Publisher Alex Bowler and editor Ella Griffiths acquired world all-language rights from Bill Hamilton at A M Heath.
Shovlin is professor of Irish literature in English at the University of Liverpool and editor of The Letters of John McGahern, which Faber published in September.
For more than a decade he has been researching the author’s life via his archive at the National University of Ireland, in Galway, as well as in private papers and exclusive interviews with the late writer's widow Madeline McGahern, with whom Shovlin will work closely on this biography.
Born in 1934, McGahern was the eldest of seven children. Raised in the west of Ireland, the son of a Garda sergeant and a primary school teacher, McGahern’s father had served as an IRA volunteer in the Irish War of Independence. His mother died when McGrahern was nine.

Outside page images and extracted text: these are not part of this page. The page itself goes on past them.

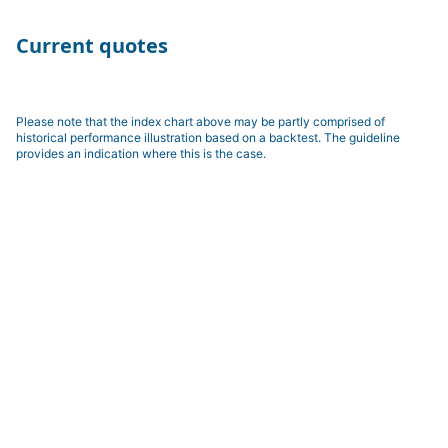
Current quotes
Please note that the index chart above may be partly comprised of
historical performance illustration based on a backtest. The guideline
provides an indication where this is the case.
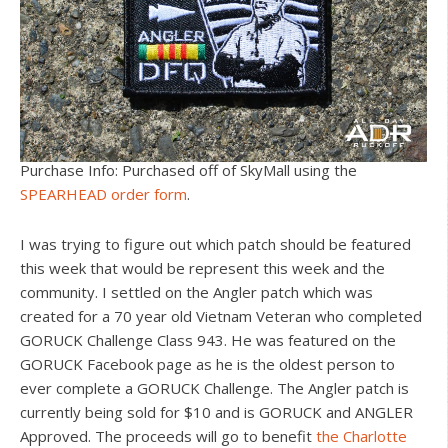
Purchase Info: Purchased off of SkyMall using the
SPEARHEAD order form
.
I was trying to figure out which patch should be featured
this week that would be represent this week and the
community. I settled on the Angler patch which was
created for a 70 year old Vietnam Veteran who completed
GORUCK Challenge Class 943. He was featured on the
GORUCK Facebook page as he is the oldest person to
ever complete a GORUCK Challenge. The Angler patch is
currently being sold for $10 and is GORUCK and ANGLER
Approved. The proceeds will go to benefit
the Charlotte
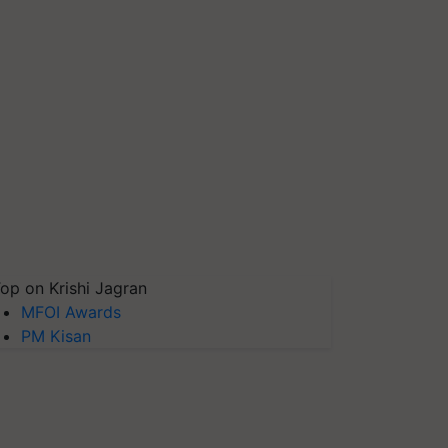
op on Krishi Jagran
MFOI Awards
PM Kisan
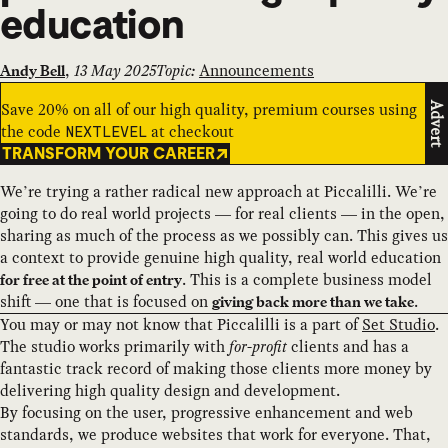
education
,
13 May 2025
Topic:
Announcements
Andy Bell
Save 20% on all of our high quality, premium courses using
Advert
the code
at checkout
NEXTLEVEL
TRANSFORM YOUR CAREER
We’re trying a rather radical new approach at Piccalilli. We’re
going to do real world projects — for real clients — in the open,
sharing as much of the process as we possibly can. This gives us
a context to provide genuine high quality, real world education
. This is a complete business model
for free at the point of entry
shift — one that is focused on
.
giving back more than we take
You may or may not know that Piccalilli is a part of
Set Studio
.
The studio works primarily with
for-profit
clients and has a
fantastic track record of making those clients more money by
delivering high quality design and development.
By focusing on the user, progressive enhancement and web
standards, we produce websites that work for everyone. That,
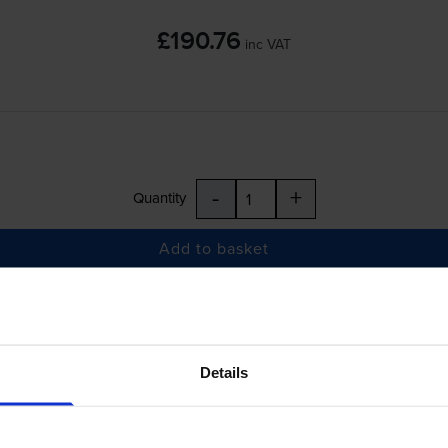
£190.76
inc VAT
-
+
Quantity
Add to basket
Colour LaserJet Pro MFP M182n
printer:
Compatible HP 216A Black Toner Cartridge
Details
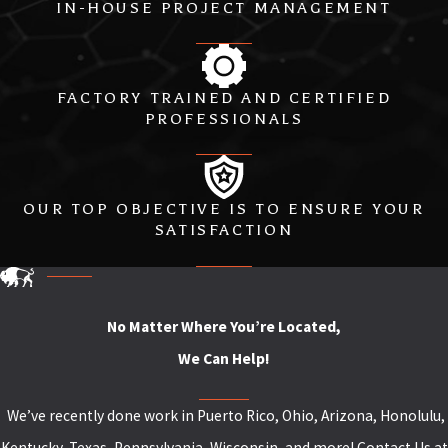
IN-HOUSE PROJECT MANAGEMENT
FACTORY TRAINED AND CERTIFIED
PROFESSIONALS
OUR TOP OBJECTIVE IS TO ENSURE YOUR
SATISFACTION
No Matter Where You’re Located,
We Can Help!
We’ve recently done work in Puerto Rico, Ohio, Arizona, Honolulu,
Kentucky, Texas, Pennsylvania, Wisconsin, and more! Contact Us at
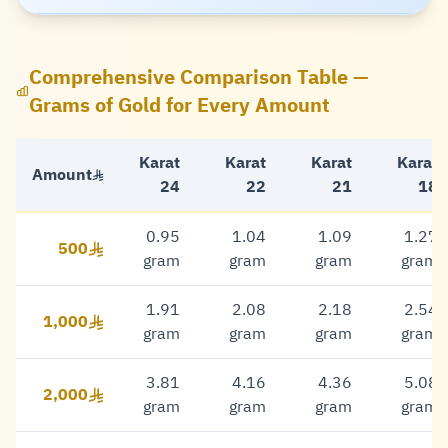
Comprehensive Comparison Table —
Grams of Gold for Every Amount
Karat
Karat
Karat
Karat
Amount
24
22
21
18
0.95
1.04
1.09
1.27
500
500 Riyal
gram
gram
gram
gram
1.91
2.08
2.18
2.54
1,000
1,000 Riyal
gram
gram
gram
gram
3.81
4.16
4.36
5.08
2,000
2,000 Riyal
gram
gram
gram
gram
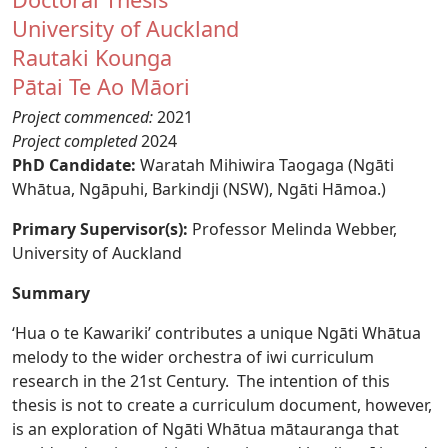
University of Auckland
Rautaki Kounga
Pātai Te Ao Māori
Project commenced:
2021
Project completed
2024
PhD Candidate:
Waratah Mihiwira Taogaga (Ngāti
Whātua, Ngāpuhi, Barkindji (NSW), Ngāti Hāmoa.)
Primary Supervisor(s):
Professor Melinda Webber,
University of Auckland
Summary
‘Hua o te Kawariki’ contributes a unique Ngāti Whātua
melody to the wider orchestra of iwi curriculum
research in the 21st Century. The intention of this
thesis is not to create a curriculum document, however,
is an exploration of Ngāti Whātua mātauranga that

An outstanding student, McGahern trained, like his mother, to become a teacher but was dismissed when his second novel, The Dark, was banned by the Irish Censorship Board in 1965 for "obscene" content. An author of six novels and four story collections, McGahern was shortlisted for the 1990 Booker Prize for Amongst Women (Faber) and awarded the Irish PEN Award, the Prix Ecureuil de Littérature Etrangère and the Chevalier de l’Ordre des Arts et des Lettres.
Faber said of the book: "This will be the definitive biography of one of the 20th century’s most significant writers. As Frank says, a portrait of McGahern’s life is inextricably a history of modern Ireland, giving a unique insight into a society on the cusp of transformation. Yet this will also be an intimate portrait of an enigmatic artist, illuminating both the man himself and his soul-shattering novels as never before."